ATC and Medlink pleaded guilty in May 2011 to conspiracy to commit health care fraud. ATC also pleaded guilty to conspiracy to defraud the United States and to pay and receive illegal health care kickbacks. The corporations were sentenced to five years of probation per count and ordered to pay restitution of $87 million. Both corporations have been defunct since their owners were arrested in October 2010. A top manager, Margarita Acevedo, was sentenced in September 2011 to 91 months in prison.

 

Today’s sentence was announced by Assistant Attorney General Lanny A. Breuer of the Justice Department’s Criminal Division; U.S. Attorney Wifredo A. Ferrer of the Southern District of Florida; Special Agent-in-Charge John V. Gillies of the FBI’s Miami Field Office; and Special Agent-in-Charge Christopher Dennis of the HHS Office of Inspector General (HHS-OIG), Office of Investigations Miami office.

 

The case was prosecuted by Trial Attorney Jennifer L. Saulino and Acting Assistant Chief Benjamin D. Singer of the Criminal Division’s Fraud Section.

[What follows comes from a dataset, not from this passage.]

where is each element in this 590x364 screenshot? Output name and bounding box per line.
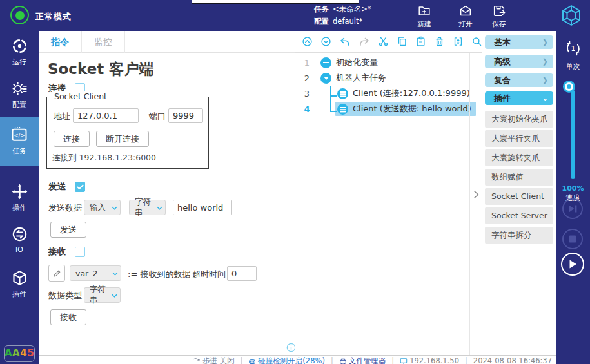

The case was investigated by the FBI and HHS-OIG, and was brought as part of the Medicare Fraud Strike Force, supervised by the Criminal Division’s Fraud Section and the U.S. Attorney’s Office for the Southern District of Florida.

 

Since its inception in March 2007, the Medicare Fraud Strike Force operations in nine locations have charged more than 1,140 defendants that collectively have billed the Medicare program for more than $2.9 billion. In addition, HHS’s Centers for Medicare and Medicaid Services, working in conjunction with the HHS-OIG, are taking steps to increase accountability and decrease the presence of fraudulent providers.